What Are the Different Treatments for Forearm Fractures?
The forearm bone is composed of ulna and radius. Double forearm fractures are also called ulnar radius double fractures, and they are more common fracture types in clinical orthopedics. Double forearm fractures account for 7.5% of systemic long bone fractures, and its incidence is the second highest among forearm fractures [1] .
Double forearm fracture
- The forearm bone is composed of ulna and radius. Double forearm fracture
- 1, direct violence: more common blow or machine injuries. Injury fractures are horizontal or comminuted, and the fracture lines are in the same plane.
- 2. Indirect violence: The falling palm touches the ground to convey the fracture of the middle or upper 1/3 of the radius upward, and the residual violence is transferred to the ulna through the interosseous membrane, causing the ulna fracture.
- 3, torsional violence: at the same time by external forces, the forearm was also caused by torsional external forces caused fractures. When falling, the body is inclined on the same side, and double-bone spiral fractures occur in the forearm over pronation or supination. Most of the fractures are inclined from the ulna to the outside of the radius.
- 1. Clinical manifestations: The structure of the forearm's double bones and the distribution characteristics of the osteofascial compartment lead to forearm swelling and pain, blisters when fractures occur, and osteofascial compartment syndrome in severe cases, causing severe trauma to the patient [2]
- 1. Filming (X-ray film)
- The key to the treatment of forearm double fractures is to promote the recovery of the patient's forearm rotation function. If the treatment is not timely or the care is improper, it will easily affect the patient's forearm function recovery and seriously affect the patient's quality of life.
- Efficacy criteria:
- Excellent: The anatomical reduction of the fracture or fracture close to the anatomical reduction, the wrist, forearm rotation function and knuckle function fully recovered.
- Good: Wrist and knuckle functions recovered well, forearm rotation function was good, and fracture alignment was good.
- Yes: Wrist and knuckle functions recovered slightly, forearm rotation function was significantly limited, and fracture alignment was slightly better.
- Poor: Wrist and knuckle functions are not restored, forearm rotation is limited, and fracture alignment is poor.

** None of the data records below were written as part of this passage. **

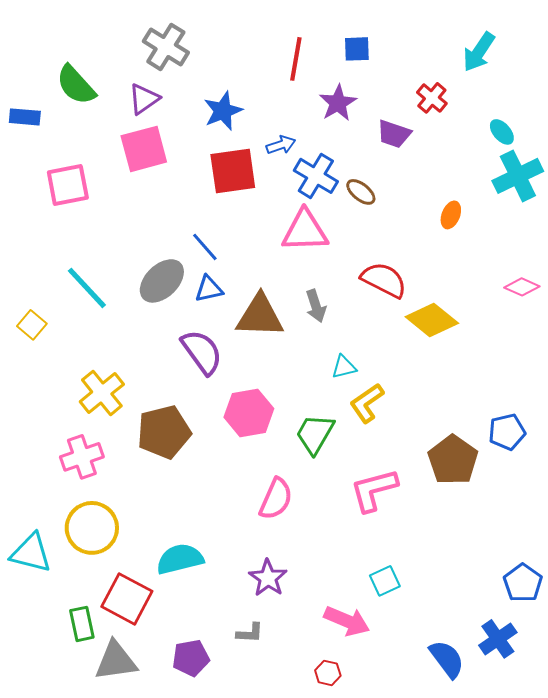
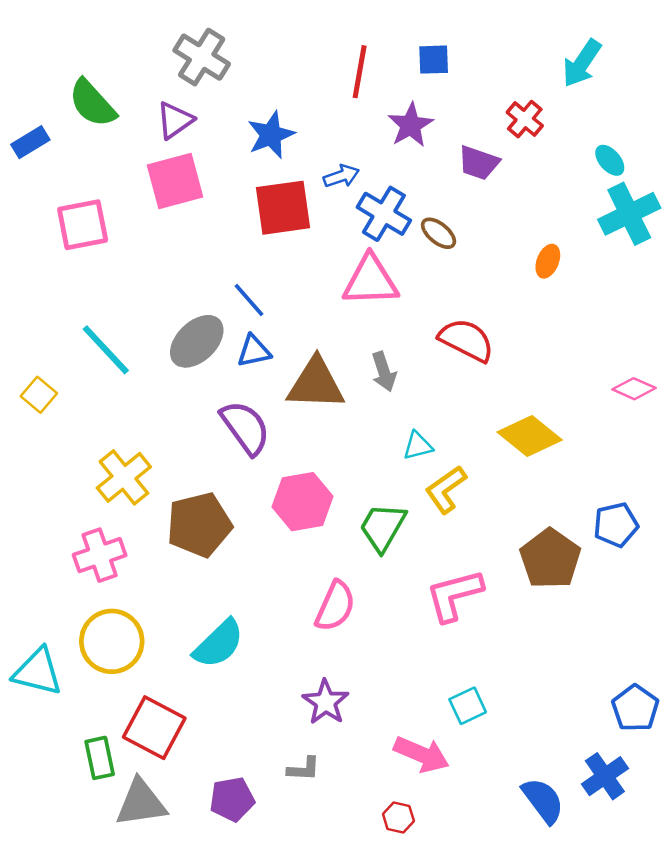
blue rectangle: (25, 117) -> (30, 142), turned -36
pink diamond: (522, 287) -> (634, 389), moved
yellow diamond: (432, 320) -> (530, 436), moved
cyan semicircle: (180, 559) -> (219, 644), moved, turned 150

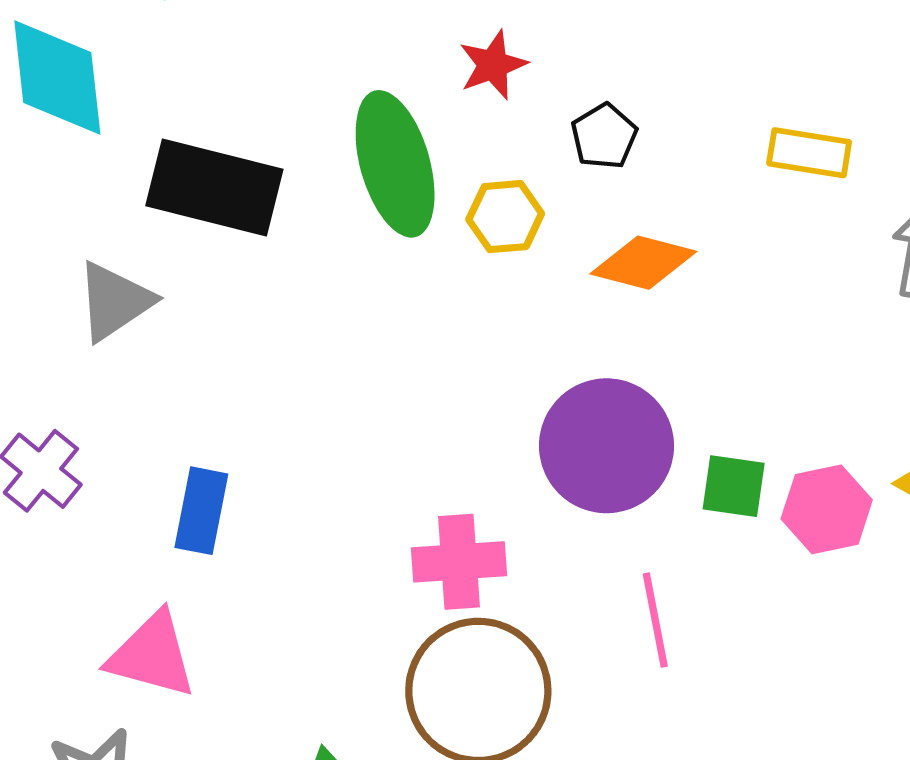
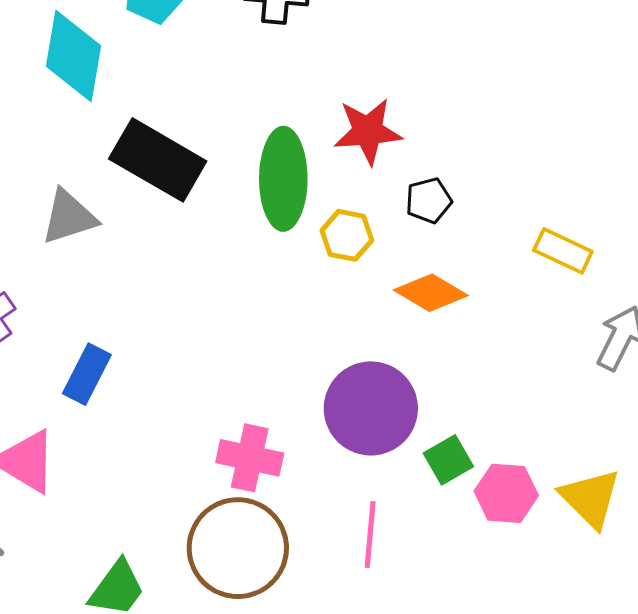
red star: (493, 65) -> (368, 131), size x1.4
green square: (734, 486) -> (448, 460), turned 36

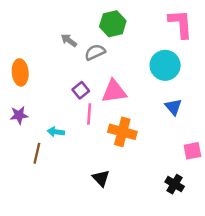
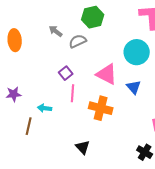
orange ellipse: (20, 72) -> (15, 40), moved
pink triangle: (114, 91) -> (107, 74), moved, turned 35
blue triangle: (173, 107) -> (134, 87), moved

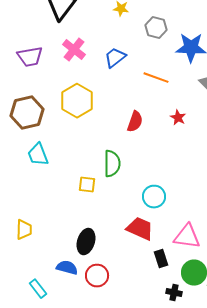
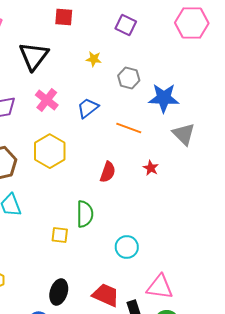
red trapezoid: (140, 229) -> (106, 295), moved

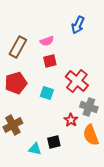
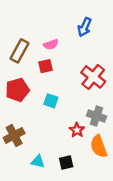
red square: (50, 61) -> (46, 66), moved
red cross: (77, 81) -> (93, 77), moved
black square: (54, 142) -> (66, 163), moved

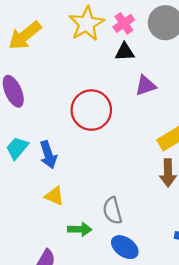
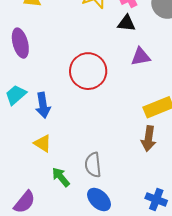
green arrow: (80, 229) -> (61, 177), turned -140

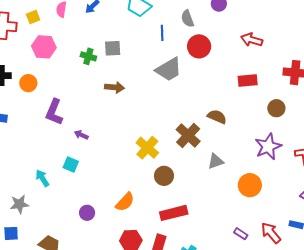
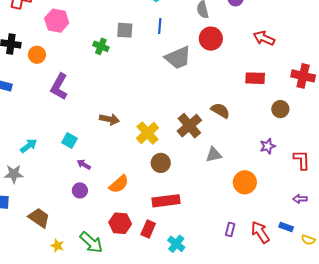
blue line: (162, 33) -> (160, 26), moved
green cross: (88, 56) -> (101, 46), moved
brown arrow: (115, 87) -> (109, 119), moved
purple arrow: (81, 135) -> (84, 164), moved
purple star: (268, 147) -> (268, 146), size x0.6
cyan arrow: (42, 178) -> (29, 146), moved, turned 78
purple rectangle: (241, 234) -> (230, 229), turned 64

- Treatment methods: closed reduction and surgical reduction. There are internal and external fixation methods. Prevent joint adhesion, joint capsule contracture, etc. by actively or passively moving unfixed joints.
- The prognosis of forearm double fractures is related to many factors, such as the mechanism and degree of injury, the classification and displacement of fractures, open or closed fractures, the extent and scope of soft tissue injuries, whether there are concurrent neurovascular injuries, and whether the treatment method is selected. Timely and effective. Therefore, close observation is needed after the operation. Pay attention to the following complications: fracture and re-fracture of the steel plate, ossification of the interstitial bone, vascular and nerve damage, infection, bone defect, nonunion, and healing of deformity. To avoid these complications.